Background: Video-assisted thoracic surgery (VATS) is commonly used for posterior, superior and lingular segmentectomy. Segmental resections involving the left upper lobe are the following: upper division (S1+2 and S3) (lingular sparing lobectomy), apicoposterior segmentectomy (S1 + S2), and lingulectomy (S4 + S5). Lingular sparing lobectomy is still a challenge for more technical demanding and more anatomic variations, especially when facing calcified lymph nodes.
Methods: A 73 years old woman was admitted for founding a ground glass opacity (GGO) during the screening test (1.0 cm × 1.0 cm). Her pulmonary function result was forced expiratory volume in 1 second (FEV1): 1.51 L (54.7% predicted). She was a non-smoker, with negative bronchoscopy findings. She received general anesthesia with double-lumen endotracheal intubation and right lung ventilation. Right lateral decubitus position was chosen. The first 1.5-cm incision was selected in the 8th intercostal space in the midaxillary line, and was used for the camera. A 4-cm long incision was made in the 4th intercostal space in the preaxillary line. A third 1.5-cm incision was performed in the 9th intercostal space in the postaxillary line for assistant. Pulmonary ligament and the entire left hilum were mobilized. The superior pulmonary vein has usually three major tributaries. The superior branch drains the apicoposterior segments and frequently blocks the access to the apicoposterior arteries. The middle branch drains the anterior segment, and the lowermost branch drains the lingula. The lingular vein must be preserved. The apicoposterior and anterior segment vein was transected with a vascular stapler. Anterior pulmonary artery and anterior bronchus were then divided and stapled. The upper lobe bronchus splits immediately into the lingular bronchus and a common stem. All these segmental bronchi have short course and a calcified lymph node located between the apicoposterior pulmonary artery and apicoposterior bronchus. These situations make the dissection and identification very difficult. Following many failure attempts of trying take the calcified lymph node out. Staple the left apicoposterior pulmonary artery together with the apicoposterior bronchi is completed. And left upper division (S1+2 and S3) was taken out after stapling lung tissue above the level of lingular segment with a 60-mm green linear stapler. Mediastinal lymph nodes of level 9, 7, 4L and 5 were cleared afterwards.

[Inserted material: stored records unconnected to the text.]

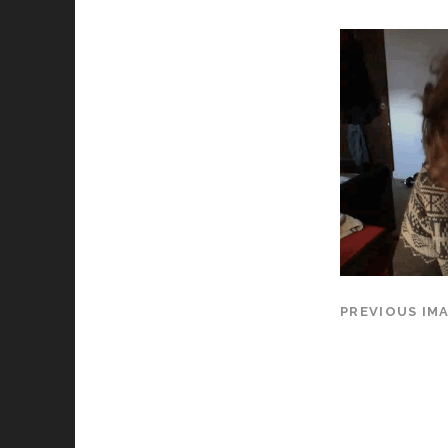
PREVIOUS IM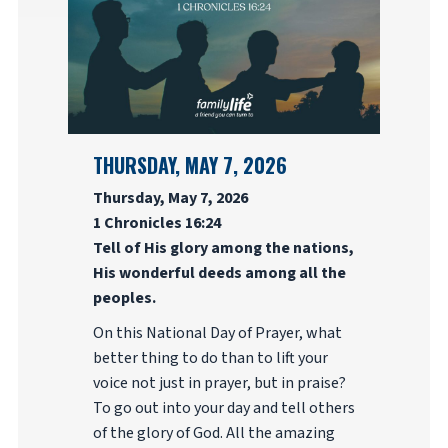
THURSDAY, MAY 7, 2026
Thursday, May 7, 2026
1 Chronicles 16:24
Tell of His glory among the nations,
His wonderful deeds among all the
peoples.
On this National Day of Prayer, what
better thing to do than to lift your
voice not just in prayer, but in praise?
To go out into your day and tell others
of the glory of God. All the amazing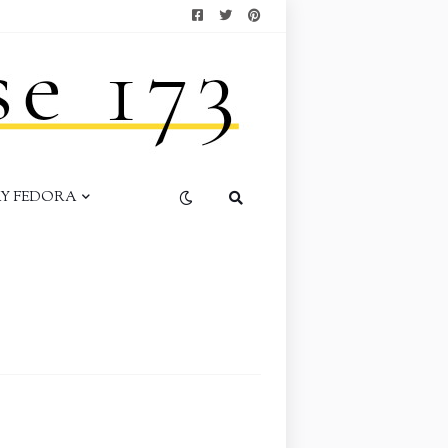
AY FEDORA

Results: Pathology was confirmed with adenocarcinoma (ancinar component dominant). There were no complications and the patient was discharged 6 days postoperatively.
Conclusions: Staple the left apicoposterior pulmonary artery together with the apicoposterior bronchi is a safe and feasible way when facing the difficult dissection of the calcified lymph nodes during segmentectomy.